Figure 2.IPA Top Network generated from differentially regulated proteins between CVB4- and mock-infected primary human islets. Proteins shown in color are significantly differentially expressed based on the statistical analysis (red, upregulated; green, downregulated). A solid line represents a direct interaction between the two gene products, and a dotted line represents an indirect interaction. STAT1 is significantly upregulated and is one of the central nodes in the network.
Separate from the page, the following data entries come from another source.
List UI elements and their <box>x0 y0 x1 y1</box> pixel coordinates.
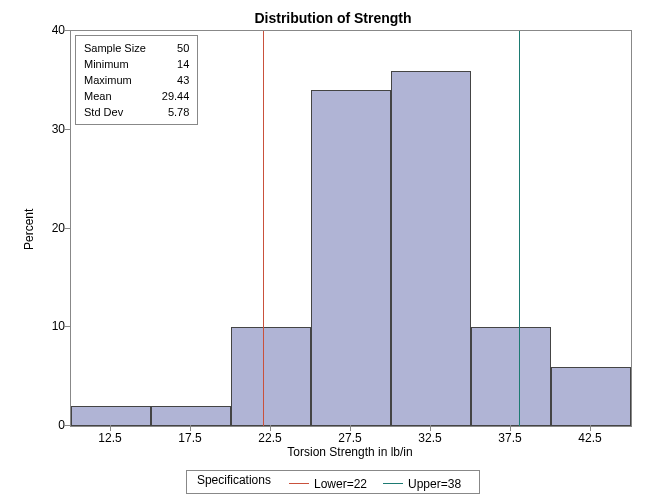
legend-label: Lower=22 <box>314 477 367 491</box>
y-tick-label: 20 <box>35 221 65 235</box>
histogram-bar <box>391 71 471 427</box>
stats-label: Minimum <box>84 57 150 71</box>
histogram-bar <box>71 406 151 426</box>
y-tick-label: 30 <box>35 122 65 136</box>
x-tick-label: 27.5 <box>330 431 370 445</box>
histogram-bar <box>151 406 231 426</box>
legend-label: Upper=38 <box>408 477 461 491</box>
lower-spec-line <box>263 31 264 426</box>
stats-value: 29.44 <box>152 89 190 103</box>
x-tick-label: 17.5 <box>170 431 210 445</box>
x-tick <box>510 425 511 431</box>
stats-value: 50 <box>152 41 190 55</box>
x-axis-label: Torsion Strength in lb/in <box>70 445 630 459</box>
stats-value: 43 <box>152 73 190 87</box>
x-tick <box>190 425 191 431</box>
y-tick <box>64 425 70 426</box>
stats-label: Mean <box>84 89 150 103</box>
legend-swatch <box>289 483 309 484</box>
histogram-bar <box>551 367 631 426</box>
legend-box: SpecificationsLower=22Upper=38 <box>186 470 480 494</box>
stats-label: Std Dev <box>84 105 150 119</box>
y-axis-label: Percent <box>22 209 36 250</box>
stats-box: Sample Size50Minimum14Maximum43Mean29.44… <box>75 35 198 125</box>
y-tick <box>64 228 70 229</box>
legend-item-lower: Lower=22 <box>289 477 367 491</box>
histogram-bar <box>311 90 391 426</box>
y-tick-label: 40 <box>35 23 65 37</box>
x-tick-label: 12.5 <box>90 431 130 445</box>
y-tick-label: 10 <box>35 319 65 333</box>
y-tick <box>64 326 70 327</box>
legend-item-upper: Upper=38 <box>383 477 461 491</box>
legend: SpecificationsLower=22Upper=38 <box>0 470 666 494</box>
histogram-bar <box>231 327 311 426</box>
x-tick-label: 42.5 <box>570 431 610 445</box>
x-tick <box>590 425 591 431</box>
stats-label: Maximum <box>84 73 150 87</box>
y-tick <box>64 129 70 130</box>
x-tick <box>110 425 111 431</box>
legend-title: Specifications <box>197 473 271 487</box>
x-tick-label: 32.5 <box>410 431 450 445</box>
plot-area: Sample Size50Minimum14Maximum43Mean29.44… <box>70 30 632 427</box>
x-tick-label: 22.5 <box>250 431 290 445</box>
y-tick-label: 0 <box>35 418 65 432</box>
x-tick <box>270 425 271 431</box>
y-tick <box>64 30 70 31</box>
stats-label: Sample Size <box>84 41 150 55</box>
upper-spec-line <box>519 31 520 426</box>
x-tick <box>430 425 431 431</box>
legend-swatch <box>383 483 403 484</box>
chart-container: Distribution of Strength Sample Size50Mi… <box>0 0 666 500</box>
stats-value: 5.78 <box>152 105 190 119</box>
histogram-bar <box>471 327 551 426</box>
x-tick <box>350 425 351 431</box>
x-tick-label: 37.5 <box>490 431 530 445</box>
stats-value: 14 <box>152 57 190 71</box>
chart-title: Distribution of Strength <box>0 10 666 26</box>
Figure 3.Gene expression in cultured primary human islets following challenge with CVB4 or poly I:C. The heat map depicts the five clusters of genes that have at least twofold change compared with mock in the average of the four replicates. The color bar highlights five clusters obtained after k-means clustering. Genes in boldface are also found in Table 1. Averages for four independent human donors were used. Time points are indicated. Average CVB copies per condition, measured by NanoString, are shown in the bottom panel; error bars represent the standard deviation.
Figure 4.Gene expression in EndoC-βH1 cells following challenge with CVB4 (MOI of 10) compared with mock. The heat map shows five clusters obtained after k-means clustering of genes having at least a twofold change with CVB4 compared with mock. Clusters 1, 3, 4, and 5 have genes induced with CVB4. Cluster 2 (light blue) has genes downregulated with CVB4, including INS. Averages for three independent experiments were used. Time points are indicated. Average CVB copies per condition, measured by NanoString, are shown in the bottom panel; error bars represent the standard deviation.